**WHAT THE EXERCISE ASKS**
With the images removed, write out each record exactly as given.

**MATERIAL FOR THIS EXERCISE**
- Opening Delimiter -
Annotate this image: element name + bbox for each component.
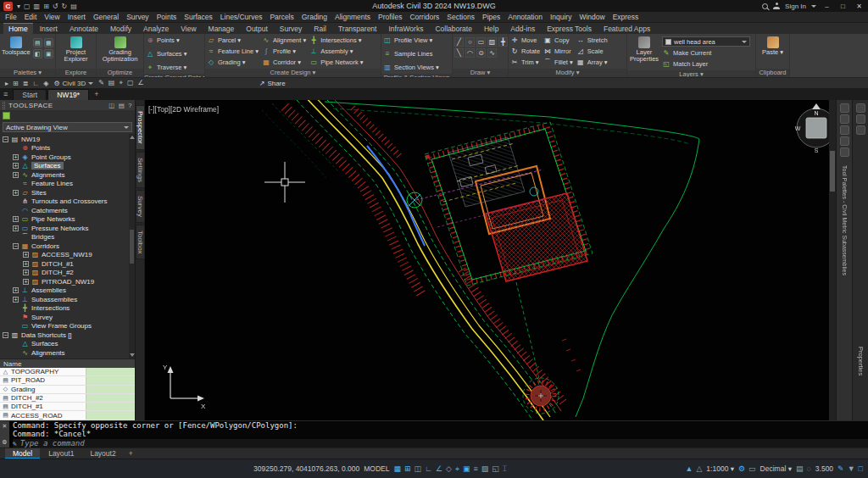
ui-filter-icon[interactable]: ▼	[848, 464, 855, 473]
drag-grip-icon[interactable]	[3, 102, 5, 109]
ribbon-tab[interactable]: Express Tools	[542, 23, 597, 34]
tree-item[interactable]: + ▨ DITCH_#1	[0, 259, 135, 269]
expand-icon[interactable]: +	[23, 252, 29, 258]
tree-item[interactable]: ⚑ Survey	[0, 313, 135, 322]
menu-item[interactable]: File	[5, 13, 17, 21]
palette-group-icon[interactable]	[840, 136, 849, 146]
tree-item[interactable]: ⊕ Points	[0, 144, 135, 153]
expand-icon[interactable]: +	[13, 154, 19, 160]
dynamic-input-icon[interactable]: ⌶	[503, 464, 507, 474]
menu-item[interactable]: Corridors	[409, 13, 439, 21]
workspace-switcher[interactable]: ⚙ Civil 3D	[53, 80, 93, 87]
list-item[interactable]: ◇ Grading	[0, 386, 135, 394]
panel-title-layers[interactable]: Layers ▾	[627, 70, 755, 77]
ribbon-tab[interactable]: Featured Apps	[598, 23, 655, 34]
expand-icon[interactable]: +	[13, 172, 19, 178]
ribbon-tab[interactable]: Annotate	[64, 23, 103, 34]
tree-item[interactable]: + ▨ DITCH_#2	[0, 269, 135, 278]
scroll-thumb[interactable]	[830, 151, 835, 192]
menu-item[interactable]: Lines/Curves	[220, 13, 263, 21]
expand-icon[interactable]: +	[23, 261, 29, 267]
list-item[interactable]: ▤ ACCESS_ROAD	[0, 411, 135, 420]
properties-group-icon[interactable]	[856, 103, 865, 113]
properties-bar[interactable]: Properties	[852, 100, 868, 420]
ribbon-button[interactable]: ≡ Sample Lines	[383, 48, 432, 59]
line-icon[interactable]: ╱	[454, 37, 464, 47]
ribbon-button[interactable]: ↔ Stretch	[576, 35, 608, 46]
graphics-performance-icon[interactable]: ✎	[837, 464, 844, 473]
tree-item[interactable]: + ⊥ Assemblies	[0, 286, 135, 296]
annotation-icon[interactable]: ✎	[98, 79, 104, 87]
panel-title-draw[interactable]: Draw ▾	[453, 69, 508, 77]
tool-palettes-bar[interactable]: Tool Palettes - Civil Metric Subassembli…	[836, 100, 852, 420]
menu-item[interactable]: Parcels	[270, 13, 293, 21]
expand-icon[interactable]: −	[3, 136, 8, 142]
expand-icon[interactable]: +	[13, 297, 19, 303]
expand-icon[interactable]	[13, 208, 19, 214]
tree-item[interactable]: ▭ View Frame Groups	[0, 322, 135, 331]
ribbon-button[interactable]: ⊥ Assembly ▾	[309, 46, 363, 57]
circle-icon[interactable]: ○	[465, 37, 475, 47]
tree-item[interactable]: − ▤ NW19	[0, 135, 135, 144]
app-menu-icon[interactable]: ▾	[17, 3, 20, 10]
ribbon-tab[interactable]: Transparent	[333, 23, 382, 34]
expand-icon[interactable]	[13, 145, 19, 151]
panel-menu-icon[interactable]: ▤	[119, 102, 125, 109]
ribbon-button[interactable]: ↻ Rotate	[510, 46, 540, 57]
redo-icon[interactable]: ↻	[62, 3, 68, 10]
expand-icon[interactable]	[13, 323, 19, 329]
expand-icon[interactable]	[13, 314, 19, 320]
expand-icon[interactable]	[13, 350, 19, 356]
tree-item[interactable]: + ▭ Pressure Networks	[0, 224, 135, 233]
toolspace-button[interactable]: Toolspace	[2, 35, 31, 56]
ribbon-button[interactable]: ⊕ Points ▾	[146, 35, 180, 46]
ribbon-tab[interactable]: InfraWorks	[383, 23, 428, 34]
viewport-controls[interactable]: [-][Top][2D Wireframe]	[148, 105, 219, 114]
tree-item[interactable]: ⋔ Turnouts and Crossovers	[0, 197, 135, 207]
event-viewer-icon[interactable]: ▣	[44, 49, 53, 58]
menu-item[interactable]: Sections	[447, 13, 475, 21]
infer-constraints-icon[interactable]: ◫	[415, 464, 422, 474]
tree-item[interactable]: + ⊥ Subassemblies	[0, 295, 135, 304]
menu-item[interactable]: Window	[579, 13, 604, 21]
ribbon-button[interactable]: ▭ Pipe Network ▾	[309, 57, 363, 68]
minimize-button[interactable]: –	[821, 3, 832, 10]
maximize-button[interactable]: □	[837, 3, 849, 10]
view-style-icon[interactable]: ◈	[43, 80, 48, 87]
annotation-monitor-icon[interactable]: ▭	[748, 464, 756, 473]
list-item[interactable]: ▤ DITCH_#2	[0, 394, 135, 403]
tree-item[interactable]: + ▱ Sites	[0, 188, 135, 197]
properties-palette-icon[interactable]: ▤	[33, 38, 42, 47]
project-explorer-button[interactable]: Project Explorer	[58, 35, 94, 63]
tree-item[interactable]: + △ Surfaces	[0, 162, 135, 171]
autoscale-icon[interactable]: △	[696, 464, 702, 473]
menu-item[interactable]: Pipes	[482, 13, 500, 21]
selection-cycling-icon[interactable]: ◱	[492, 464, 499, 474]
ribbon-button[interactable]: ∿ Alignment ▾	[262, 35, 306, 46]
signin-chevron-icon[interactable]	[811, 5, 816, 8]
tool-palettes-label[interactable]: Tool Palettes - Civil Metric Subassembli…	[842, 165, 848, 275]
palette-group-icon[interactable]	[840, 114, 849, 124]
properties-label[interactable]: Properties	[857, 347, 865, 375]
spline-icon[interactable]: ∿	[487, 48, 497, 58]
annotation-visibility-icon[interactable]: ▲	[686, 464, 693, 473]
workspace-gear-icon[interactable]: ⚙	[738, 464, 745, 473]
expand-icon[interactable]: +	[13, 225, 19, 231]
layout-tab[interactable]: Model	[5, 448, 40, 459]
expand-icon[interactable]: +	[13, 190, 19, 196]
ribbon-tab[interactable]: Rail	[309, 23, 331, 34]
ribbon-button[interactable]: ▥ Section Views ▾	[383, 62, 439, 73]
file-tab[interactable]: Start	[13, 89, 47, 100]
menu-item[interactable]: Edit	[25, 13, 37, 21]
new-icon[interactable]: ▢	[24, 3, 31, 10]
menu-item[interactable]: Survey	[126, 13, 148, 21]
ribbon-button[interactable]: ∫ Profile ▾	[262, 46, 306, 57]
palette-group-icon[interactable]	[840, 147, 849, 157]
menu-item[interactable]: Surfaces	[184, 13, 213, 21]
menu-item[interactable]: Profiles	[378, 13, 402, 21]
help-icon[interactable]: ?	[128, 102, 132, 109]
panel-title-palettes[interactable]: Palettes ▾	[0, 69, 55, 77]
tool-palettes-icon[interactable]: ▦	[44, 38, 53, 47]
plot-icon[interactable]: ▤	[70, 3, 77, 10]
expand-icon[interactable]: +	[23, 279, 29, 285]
- Closing Delimiter -
**RESPONSE TO THIS EXERCISE**
Annotate this image: element name + bbox for each component.
ui-filter-icon[interactable]: ▼	[848, 464, 855, 473]
drag-grip-icon[interactable]	[3, 102, 5, 109]
ribbon-tab[interactable]: Express Tools	[542, 23, 597, 34]
tree-item[interactable]: + ▨ DITCH_#1	[0, 259, 135, 269]
expand-icon[interactable]: +	[23, 252, 29, 258]
tree-item[interactable]: ⚑ Survey	[0, 313, 135, 322]
menu-item[interactable]: File	[5, 13, 17, 21]
palette-group-icon[interactable]	[840, 136, 849, 146]
tree-item[interactable]: ⊕ Points	[0, 144, 135, 153]
expand-icon[interactable]: +	[13, 154, 19, 160]
dynamic-input-icon[interactable]: ⌶	[503, 464, 507, 474]
menu-item[interactable]: Corridors	[409, 13, 439, 21]
workspace-switcher[interactable]: ⚙ Civil 3D	[53, 80, 93, 87]
list-item[interactable]: ◇ Grading	[0, 386, 135, 394]
panel-title-layers[interactable]: Layers ▾	[627, 70, 755, 77]
ribbon-tab[interactable]: Featured Apps	[598, 23, 655, 34]
expand-icon[interactable]: +	[13, 172, 19, 178]
ribbon-tab[interactable]: Annotate	[64, 23, 103, 34]
tree-item[interactable]: + ▨ DITCH_#2	[0, 269, 135, 278]
scroll-thumb[interactable]	[830, 151, 835, 192]
menu-item[interactable]: Lines/Curves	[220, 13, 263, 21]
expand-icon[interactable]: +	[23, 261, 29, 267]
list-item[interactable]: ▤ ACCESS_ROAD	[0, 411, 135, 420]
properties-group-icon[interactable]	[856, 103, 865, 113]
properties-bar[interactable]: Properties	[852, 100, 868, 420]
ribbon-button[interactable]: ≡ Sample Lines	[383, 48, 432, 59]
line-icon[interactable]: ╱	[454, 37, 464, 47]
ribbon-button[interactable]: ↔ Stretch	[576, 35, 608, 46]
graphics-performance-icon[interactable]: ✎	[837, 464, 844, 473]
tree-item[interactable]: + ⊥ Assemblies	[0, 286, 135, 296]
annotation-icon[interactable]: ✎	[98, 79, 104, 87]
panel-title-draw[interactable]: Draw ▾	[453, 69, 508, 77]
tool-palettes-bar[interactable]: Tool Palettes - Civil Metric Subassembli…	[836, 100, 852, 420]
menu-item[interactable]: Parcels	[270, 13, 293, 21]
expand-icon[interactable]: −	[3, 136, 8, 142]
expand-icon[interactable]: +	[13, 297, 19, 303]
expand-icon[interactable]	[13, 208, 19, 214]
tree-item[interactable]: ▭ View Frame Groups	[0, 322, 135, 331]
ribbon-button[interactable]: ⊥ Assembly ▾	[309, 46, 363, 57]
circle-icon[interactable]: ○	[465, 37, 475, 47]
tree-item[interactable]: − ▤ NW19	[0, 135, 135, 144]
app-menu-icon[interactable]: ▾	[17, 3, 20, 10]
ribbon-tab[interactable]: Transparent	[333, 23, 382, 34]
expand-icon[interactable]	[13, 145, 19, 151]
panel-menu-icon[interactable]: ▤	[119, 102, 125, 109]
ribbon-button[interactable]: ↻ Rotate	[510, 46, 540, 57]
redo-icon[interactable]: ↻	[62, 3, 68, 10]
expand-icon[interactable]	[13, 323, 19, 329]
expand-icon[interactable]	[13, 314, 19, 320]
expand-icon[interactable]	[13, 350, 19, 356]
tree-item[interactable]: + ▭ Pressure Networks	[0, 224, 135, 233]
toolspace-button[interactable]: Toolspace	[2, 35, 31, 56]
ribbon-button[interactable]: ⊕ Points ▾	[146, 35, 180, 46]
ribbon-tab[interactable]: InfraWorks	[383, 23, 428, 34]
viewport-controls[interactable]: [-][Top][2D Wireframe]	[148, 105, 219, 114]
tree-item[interactable]: ⋔ Turnouts and Crossovers	[0, 197, 135, 207]
event-viewer-icon[interactable]: ▣	[44, 49, 53, 58]
menu-item[interactable]: Sections	[447, 13, 475, 21]
infer-constraints-icon[interactable]: ◫	[415, 464, 422, 474]
tree-item[interactable]: + ⊥ Subassemblies	[0, 295, 135, 304]
menu-item[interactable]: Window	[579, 13, 604, 21]
ribbon-button[interactable]: ▭ Pipe Network ▾	[309, 57, 363, 68]
minimize-button[interactable]: –	[821, 3, 832, 10]
maximize-button[interactable]: □	[837, 3, 849, 10]
view-style-icon[interactable]: ◈	[43, 80, 48, 87]
annotation-monitor-icon[interactable]: ▭	[748, 464, 756, 473]
list-item[interactable]: ▤ DITCH_#2	[0, 394, 135, 403]
tree-item[interactable]: + ▱ Sites	[0, 188, 135, 197]
properties-palette-icon[interactable]: ▤	[33, 38, 42, 47]
project-explorer-button[interactable]: Project Explorer	[58, 35, 94, 63]
tree-item[interactable]: + △ Surfaces	[0, 162, 135, 171]
autoscale-icon[interactable]: △	[696, 464, 702, 473]
menu-item[interactable]: Pipes	[482, 13, 500, 21]
selection-cycling-icon[interactable]: ◱	[492, 464, 499, 474]
ribbon-button[interactable]: ∿ Alignment ▾	[262, 35, 306, 46]
signin-chevron-icon[interactable]	[811, 5, 816, 8]
tool-palettes-label[interactable]: Tool Palettes - Civil Metric Subassembli…	[842, 165, 848, 275]
palette-group-icon[interactable]	[840, 114, 849, 124]
properties-label[interactable]: Properties	[857, 347, 865, 375]
spline-icon[interactable]: ∿	[487, 48, 497, 58]
annotation-visibility-icon[interactable]: ▲	[686, 464, 693, 473]
workspace-gear-icon[interactable]: ⚙	[738, 464, 745, 473]
expand-icon[interactable]: +	[13, 225, 19, 231]
layout-tab[interactable]: Model	[5, 448, 40, 459]
expand-icon[interactable]: +	[13, 190, 19, 196]
ribbon-tab[interactable]: Rail	[309, 23, 331, 34]
ribbon-button[interactable]: ▥ Section Views ▾	[383, 62, 439, 73]
file-tab[interactable]: Start	[13, 89, 47, 100]
menu-item[interactable]: Edit	[25, 13, 37, 21]
new-icon[interactable]: ▢	[24, 3, 31, 10]
menu-item[interactable]: Survey	[126, 13, 148, 21]
ribbon-button[interactable]: ∫ Profile ▾	[262, 46, 306, 57]
palette-group-icon[interactable]	[840, 147, 849, 157]
menu-item[interactable]: Surfaces	[184, 13, 213, 21]
menu-item[interactable]: Profiles	[378, 13, 402, 21]
help-icon[interactable]: ?	[128, 102, 132, 109]
panel-title-palettes[interactable]: Palettes ▾	[0, 69, 55, 77]
tool-palettes-icon[interactable]: ▦	[44, 38, 53, 47]
plot-icon[interactable]: ▤	[70, 3, 77, 10]
expand-icon[interactable]: +	[23, 279, 29, 285]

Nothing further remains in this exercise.